While these will allow you to log the corresponding objects according to standardised formats and conventions:

log_pipeline_config()

Logs your pipeline config dictionary.

from molflux.core.tracking import log_pipeline_config

# config = <your-pipeline-or-training-script-config>

log_pipeline_config(config, directory="out")

log_featurised_dataset()

Logs a featurised dataset to disk.

from molflux.core.tracking import log_featurised_dataset

# dataset = <arbitrary dataset>

log_featurised_dataset(dataset, directory="out")

log_splitting_strategy()

Logs splitting strategy metadata to disk.

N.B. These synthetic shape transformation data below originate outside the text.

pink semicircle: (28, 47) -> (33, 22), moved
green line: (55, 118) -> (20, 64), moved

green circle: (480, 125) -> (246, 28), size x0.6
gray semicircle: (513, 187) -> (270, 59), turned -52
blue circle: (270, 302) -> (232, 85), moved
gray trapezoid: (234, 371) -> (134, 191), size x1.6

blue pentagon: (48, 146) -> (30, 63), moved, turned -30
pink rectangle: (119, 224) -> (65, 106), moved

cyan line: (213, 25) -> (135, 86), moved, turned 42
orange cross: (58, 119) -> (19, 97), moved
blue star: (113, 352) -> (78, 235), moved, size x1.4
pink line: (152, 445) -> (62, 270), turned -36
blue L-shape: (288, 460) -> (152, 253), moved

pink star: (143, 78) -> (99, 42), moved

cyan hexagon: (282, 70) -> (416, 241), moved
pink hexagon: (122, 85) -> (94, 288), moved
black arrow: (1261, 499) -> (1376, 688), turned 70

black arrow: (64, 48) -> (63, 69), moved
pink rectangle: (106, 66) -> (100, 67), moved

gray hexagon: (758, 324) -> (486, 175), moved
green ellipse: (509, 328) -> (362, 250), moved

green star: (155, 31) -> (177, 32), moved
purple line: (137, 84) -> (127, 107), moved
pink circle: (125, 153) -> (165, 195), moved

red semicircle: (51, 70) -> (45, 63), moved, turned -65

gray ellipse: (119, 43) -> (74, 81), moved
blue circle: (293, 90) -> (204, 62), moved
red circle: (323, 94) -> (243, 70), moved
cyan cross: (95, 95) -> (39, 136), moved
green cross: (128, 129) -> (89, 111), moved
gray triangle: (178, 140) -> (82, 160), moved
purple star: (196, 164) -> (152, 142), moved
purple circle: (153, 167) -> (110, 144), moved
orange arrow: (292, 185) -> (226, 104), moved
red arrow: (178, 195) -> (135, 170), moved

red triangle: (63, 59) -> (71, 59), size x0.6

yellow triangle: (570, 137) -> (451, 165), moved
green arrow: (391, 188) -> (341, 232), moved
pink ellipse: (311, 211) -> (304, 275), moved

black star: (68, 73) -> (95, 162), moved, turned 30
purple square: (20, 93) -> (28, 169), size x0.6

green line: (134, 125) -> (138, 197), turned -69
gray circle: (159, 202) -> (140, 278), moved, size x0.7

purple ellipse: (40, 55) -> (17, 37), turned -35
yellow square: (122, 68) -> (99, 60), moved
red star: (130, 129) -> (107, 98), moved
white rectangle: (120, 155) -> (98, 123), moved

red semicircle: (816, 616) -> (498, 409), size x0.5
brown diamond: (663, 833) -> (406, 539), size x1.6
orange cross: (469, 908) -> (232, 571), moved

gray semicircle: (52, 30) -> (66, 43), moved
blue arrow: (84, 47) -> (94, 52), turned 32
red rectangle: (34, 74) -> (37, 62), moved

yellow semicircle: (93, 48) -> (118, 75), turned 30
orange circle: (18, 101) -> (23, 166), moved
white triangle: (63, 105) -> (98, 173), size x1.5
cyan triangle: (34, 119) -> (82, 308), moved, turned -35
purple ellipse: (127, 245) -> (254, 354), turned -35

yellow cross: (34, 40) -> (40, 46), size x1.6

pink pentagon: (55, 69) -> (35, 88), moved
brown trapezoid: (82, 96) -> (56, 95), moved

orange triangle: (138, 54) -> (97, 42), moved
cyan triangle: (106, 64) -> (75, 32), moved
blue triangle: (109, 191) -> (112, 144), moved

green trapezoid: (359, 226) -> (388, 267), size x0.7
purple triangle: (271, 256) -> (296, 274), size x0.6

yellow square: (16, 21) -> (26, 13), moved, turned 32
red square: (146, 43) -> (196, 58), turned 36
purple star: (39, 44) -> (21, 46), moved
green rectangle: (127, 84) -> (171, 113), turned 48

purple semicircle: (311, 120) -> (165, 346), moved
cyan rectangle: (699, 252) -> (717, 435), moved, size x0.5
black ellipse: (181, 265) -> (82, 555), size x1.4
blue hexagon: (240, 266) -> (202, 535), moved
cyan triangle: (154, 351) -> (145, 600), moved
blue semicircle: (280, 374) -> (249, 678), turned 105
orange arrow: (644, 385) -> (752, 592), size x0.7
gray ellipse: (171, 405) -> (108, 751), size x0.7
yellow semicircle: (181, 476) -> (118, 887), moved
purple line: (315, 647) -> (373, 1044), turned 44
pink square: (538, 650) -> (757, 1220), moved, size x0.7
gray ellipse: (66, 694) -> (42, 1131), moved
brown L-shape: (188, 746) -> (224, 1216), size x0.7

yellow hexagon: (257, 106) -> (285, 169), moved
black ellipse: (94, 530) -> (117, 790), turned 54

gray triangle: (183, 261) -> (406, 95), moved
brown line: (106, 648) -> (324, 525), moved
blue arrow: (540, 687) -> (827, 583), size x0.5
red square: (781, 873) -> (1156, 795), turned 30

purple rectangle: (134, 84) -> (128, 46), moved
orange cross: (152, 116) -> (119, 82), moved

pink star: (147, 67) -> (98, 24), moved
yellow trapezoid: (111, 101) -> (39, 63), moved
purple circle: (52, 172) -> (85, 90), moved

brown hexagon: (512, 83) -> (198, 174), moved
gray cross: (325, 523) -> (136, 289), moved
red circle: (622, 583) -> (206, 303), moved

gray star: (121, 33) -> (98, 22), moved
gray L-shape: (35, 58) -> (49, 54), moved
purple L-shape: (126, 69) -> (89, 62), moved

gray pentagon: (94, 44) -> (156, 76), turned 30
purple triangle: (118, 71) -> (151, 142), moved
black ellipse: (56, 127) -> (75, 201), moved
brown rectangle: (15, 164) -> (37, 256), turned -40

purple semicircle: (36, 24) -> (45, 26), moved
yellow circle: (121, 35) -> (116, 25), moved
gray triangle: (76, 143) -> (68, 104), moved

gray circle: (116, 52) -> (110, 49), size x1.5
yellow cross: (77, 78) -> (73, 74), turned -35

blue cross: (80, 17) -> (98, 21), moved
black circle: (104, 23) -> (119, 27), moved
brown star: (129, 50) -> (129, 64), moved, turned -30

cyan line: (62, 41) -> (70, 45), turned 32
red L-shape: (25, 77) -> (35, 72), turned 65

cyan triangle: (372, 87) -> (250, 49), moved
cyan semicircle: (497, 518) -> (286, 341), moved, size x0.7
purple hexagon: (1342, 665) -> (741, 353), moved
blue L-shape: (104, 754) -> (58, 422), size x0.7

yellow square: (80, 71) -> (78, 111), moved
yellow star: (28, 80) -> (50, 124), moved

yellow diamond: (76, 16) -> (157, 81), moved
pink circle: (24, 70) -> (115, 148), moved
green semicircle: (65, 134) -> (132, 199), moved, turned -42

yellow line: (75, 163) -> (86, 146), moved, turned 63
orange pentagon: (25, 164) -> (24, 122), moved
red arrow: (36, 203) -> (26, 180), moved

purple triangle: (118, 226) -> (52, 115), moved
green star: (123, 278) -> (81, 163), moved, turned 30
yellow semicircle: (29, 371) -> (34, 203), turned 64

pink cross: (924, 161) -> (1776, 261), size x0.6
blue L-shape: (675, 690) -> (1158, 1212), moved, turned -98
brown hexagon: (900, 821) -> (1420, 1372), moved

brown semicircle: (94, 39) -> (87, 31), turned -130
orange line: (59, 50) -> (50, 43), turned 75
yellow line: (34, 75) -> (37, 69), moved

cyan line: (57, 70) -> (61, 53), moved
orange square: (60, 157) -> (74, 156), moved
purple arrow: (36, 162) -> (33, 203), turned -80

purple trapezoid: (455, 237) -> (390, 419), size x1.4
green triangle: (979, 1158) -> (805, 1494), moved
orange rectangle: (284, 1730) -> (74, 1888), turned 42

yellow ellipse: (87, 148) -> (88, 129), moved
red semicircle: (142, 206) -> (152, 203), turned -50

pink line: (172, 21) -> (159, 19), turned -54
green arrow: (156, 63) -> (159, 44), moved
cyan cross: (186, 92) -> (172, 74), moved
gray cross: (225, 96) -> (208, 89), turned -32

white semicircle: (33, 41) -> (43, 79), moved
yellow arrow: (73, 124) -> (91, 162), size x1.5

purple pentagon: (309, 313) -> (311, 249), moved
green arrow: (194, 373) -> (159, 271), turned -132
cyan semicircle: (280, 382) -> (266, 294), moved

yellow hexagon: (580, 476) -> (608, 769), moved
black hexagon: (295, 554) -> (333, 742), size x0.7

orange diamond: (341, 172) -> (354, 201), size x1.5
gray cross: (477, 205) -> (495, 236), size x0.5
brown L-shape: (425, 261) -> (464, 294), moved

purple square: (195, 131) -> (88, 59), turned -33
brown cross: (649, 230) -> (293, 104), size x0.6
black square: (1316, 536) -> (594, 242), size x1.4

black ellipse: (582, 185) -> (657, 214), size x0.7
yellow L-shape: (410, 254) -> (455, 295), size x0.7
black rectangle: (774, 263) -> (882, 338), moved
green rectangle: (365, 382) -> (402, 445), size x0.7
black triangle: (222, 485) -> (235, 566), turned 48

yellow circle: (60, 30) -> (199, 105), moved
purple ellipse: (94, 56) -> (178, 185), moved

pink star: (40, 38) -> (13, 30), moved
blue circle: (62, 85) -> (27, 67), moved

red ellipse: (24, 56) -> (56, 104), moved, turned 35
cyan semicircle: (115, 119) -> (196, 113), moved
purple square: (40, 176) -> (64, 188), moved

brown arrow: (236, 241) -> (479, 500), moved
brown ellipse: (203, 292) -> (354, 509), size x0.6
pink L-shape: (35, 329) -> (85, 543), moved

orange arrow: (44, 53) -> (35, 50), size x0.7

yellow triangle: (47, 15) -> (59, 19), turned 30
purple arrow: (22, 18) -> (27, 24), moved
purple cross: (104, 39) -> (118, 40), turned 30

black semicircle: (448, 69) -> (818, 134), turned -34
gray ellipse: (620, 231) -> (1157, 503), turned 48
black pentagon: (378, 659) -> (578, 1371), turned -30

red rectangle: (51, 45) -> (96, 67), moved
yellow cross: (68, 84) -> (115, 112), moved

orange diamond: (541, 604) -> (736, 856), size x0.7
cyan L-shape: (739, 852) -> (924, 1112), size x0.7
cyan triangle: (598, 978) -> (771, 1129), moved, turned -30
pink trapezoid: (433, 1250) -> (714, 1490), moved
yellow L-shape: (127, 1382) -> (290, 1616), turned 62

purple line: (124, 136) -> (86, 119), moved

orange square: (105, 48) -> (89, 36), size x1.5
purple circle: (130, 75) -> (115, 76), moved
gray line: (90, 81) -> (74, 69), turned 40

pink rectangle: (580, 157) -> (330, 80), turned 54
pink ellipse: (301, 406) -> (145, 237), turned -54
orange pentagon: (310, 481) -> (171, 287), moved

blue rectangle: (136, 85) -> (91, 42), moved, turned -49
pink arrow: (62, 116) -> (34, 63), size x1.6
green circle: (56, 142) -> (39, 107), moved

from molflux.core.tracking import log_splitting_strategy

# splitting_strategy = <arbitrary splitting strategy>

log_splitting_strategy(splitting_strategy, directory="out")

log_fold()

Logs a fold (DatasetDict) to disk.

from molflux.core.tracking import log_fold

# fold = <arbitrary fold>

log_fold(fold, directory="out")

log_model_params()

Logs your model metadata.

from molflux.core.tracking import log_model_params

# model = <your-trained-model>

log_model_params(model, directory="out")

log_scores()

Logs a nested dictionary of key-value metrics for each predictive task and for each fold.

from molflux.core.scoring import score_model
from molflux.core.tracking import log_scores

# model = <your-model>
# fold = <your-dataset-dict>
# metrics = <your-metrics>

scores = score_model(model, fold=fold, metrics=metrics)
log_scores(scores, directory="out")